→ EXERCISE REQUIREMENTS: Reproduce each line of the following material exactly, omitting the images.

→ PROVIDED MATERIAL:

◆ ◆ ◆

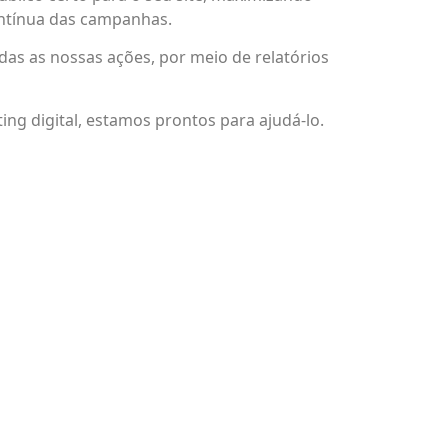
ontínua das campanhas.
s as nossas ações, por meio de relatórios
ng digital, estamos prontos para ajudá-lo.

◆ ◆ ◆

→ SOLUTION TO THIS EXERCISE:
ontínua das campanhas.
s as nossas ações, por meio de relatórios
ng digital, estamos prontos para ajudá-lo.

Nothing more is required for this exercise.